Yes. There’s no art to playing your ‘hits’ and playing to an audience that isn’t prepared to move outside of that. I’m not averse to people playing their old songs, that’s the deal, but when I was a kid, as much as I loved say, Martha Reeves, I would never have attended a Martha Reeves show at Butlins where there was some Motown Revue. There’s no art to it, there’s no rock n roll to it. And that’s what I felt I was engaging in by doing those shows. It’s not rock n roll no matter how your dress it up. Rock n roll is my first love so I had to stop. I don’t care that the audience wasn’t as satisfied, that’s not why I’m into this. I’m not part of the catering industry. I’m part of this thing that hopefully pushes the boundaries. Albeit in small steps. You don’t get giant steps in evolution, but you have to at least be heading in the right direction. But as I said, it’s hard to top a show like that. And what I do now has so much less fanfare attached. It’s also made more difficult by the fact that I don’t know what I want to do. All I know is that I can’t go there again.

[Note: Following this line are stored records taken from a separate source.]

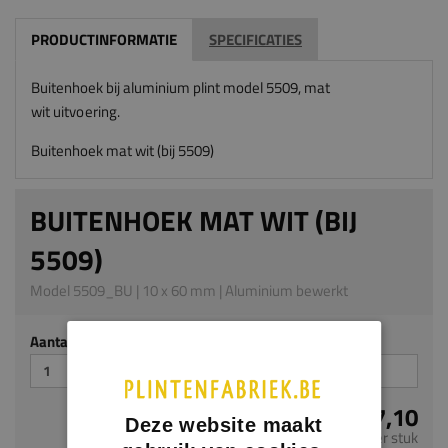
PRODUCTINFORMATIE
SPECIFICATIES
Buitenhoek bij aluminium plint model 5509, mat
wit
uitvoering.
Buitenhoek mat wit (bij 5509)
BUITENHOEK MAT WIT (BIJ
5509)
Model 5509_BU | 10 x 60 mm | Aluminium bewerkt
Aantal stuks
€ 7,10
Deze website maakt
per stuk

DiS: Isn’t that something? Knowing what you don’t want to do is almost as good as knowing you want to do, surely?
Yes, it’s elimination. And I’m talking about a real process. I did those shows, and I know I don’t like them. I wish I just knew what I wanted to do.
DiS: Do you feel positive about being so restless?
Yes, I do. It is positive. It’s not necessarily fulfilling or satisfying, but it is a good thing. I feel very positive now, full of ideas and excitement.
Spiritualized begin their UK tour tonight.